The part about learning what you needed to from being female and applying those lessons really resonates. It’s the past that helps shape who we are in the present.

18 01 2008
Maggie

I think you make a really good point, about being a better man because you’ve been a woman, and I’m glad you clarified some things – your analogy of the nice outfit that doesn’t quite fit is great!

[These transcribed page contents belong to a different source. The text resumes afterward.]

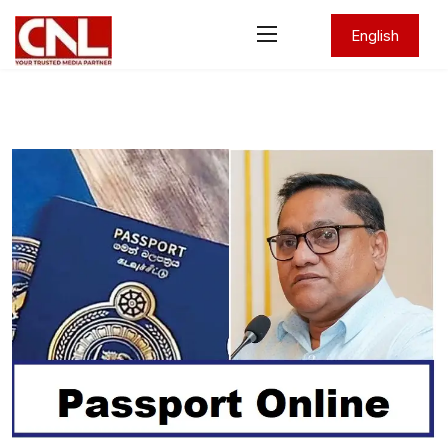
English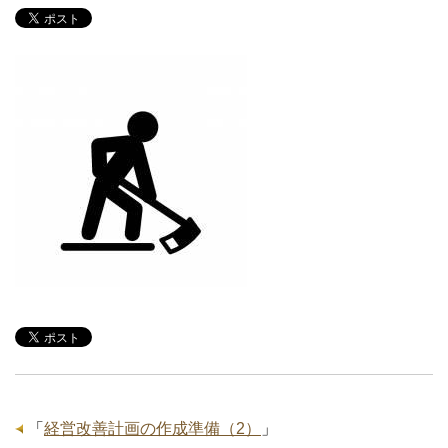
「
経営改善計画の作成準備（2）
」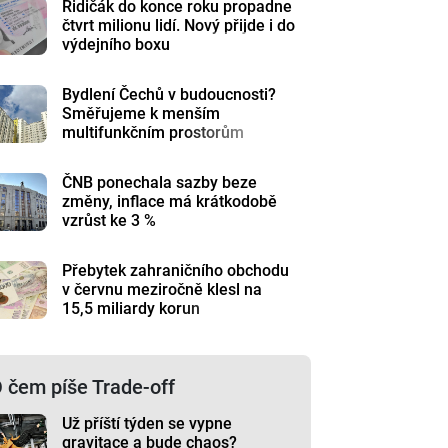
Řidičák do konce roku propadne
čtvrt milionu lidí. Nový přijde i do
výdejního boxu
Bydlení Čechů v budoucnosti?
Směřujeme k menším
multifunkčním prostorům
ČNB ponechala sazby beze
změny, inflace má krátkodobě
vzrůst ke 3 %
Přebytek zahraničního obchodu
v červnu meziročně klesl na
15,5 miliardy korun
 čem píše Trade-off
Už příští týden se vypne
gravitace a bude chaos?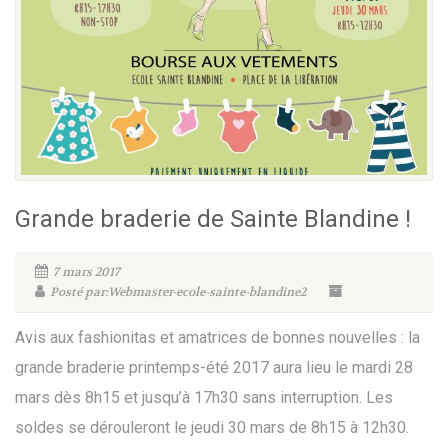
Grande braderie de Sainte Blandine !
7 mars 2017
Posté par:Webmaster-ecole-sainte-blandine2
Avis aux fashionitas et amatrices de bonnes nouvelles : la
grande braderie printemps-été 2017 aura lieu le mardi 28
mars dès 8h15 et jusqu’à 17h30 sans interruption. Les
soldes se dérouleront le jeudi 30 mars de 8h15 à 12h30.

I think, as Mish intimates, we should all be conscious of where we come from, in all respects, because our past cannot help but influence our present and future. Those that try to ignore/rewrite/suppress the past are perhaps not doomed to repeat it, but certainly will have to deal with ‘issues’ – your approach seems a lot healthier!

18 01 2008
Jacky V.

Thanks for the comments! I’ve always felt that a past was a huge part of the present whether it be positive, negative or neutral. I remember a woman where I worked when I was in my 20s asked me if I thought I would ever regret the tattoo I had gotten when I was 19. I replied that I hoped that at 30, 40, etc, I would always be able to remember who I was when I was 19. That tattoo reflects who I was at that time so how could I regret who I was?

19 01 2008
Jim

Thanks for the link. You write so well about such complex emotions and issues that I’m sure you will achieve your objective of helping others – indeed inspiring them.

You make a good point about learning from the past rather than regretting it. Can I offer you in return something i saw recently which inspired me and seems relevant for you just now – “The future has as much influence on the present as the past”.

19 01 2008
Jacky V.

Thanks Jim! Let me ponder that last phrase . . .I have to think about it a while before I comment.

29 01 2008
Round-up: “You Said it!” Edition « Cheerful Megalomaniac

[…] wrote a post about having a female past that just makes me go YES YES YES […]

6 03 2008
Tarald Stein

I think you’re on the right track. And your thoughts are sometimes clearer than mine. I especially like the part about learning what you needed from beeing female bodied. It resonnates well whith my own thoughts.

6 03 2008
Jacky V.

Thanks Tarald. I really think there is a reason for everything. I’m glad I was born the way I was. And I hope to remain proud of it in the future.

7 03 2008
malcolmhardwell

Hey, I really enjoy your writing here. I’ve added you to my blogroll so I can remember to come back. Nothing else to add in my comment here, since you’ve said so much so well.

8 03 2008
Jacky V.

Thanks Malcolm!! Glad you enjoy it. I’d love to visit your blog as well but your post doesn’t link to it . . .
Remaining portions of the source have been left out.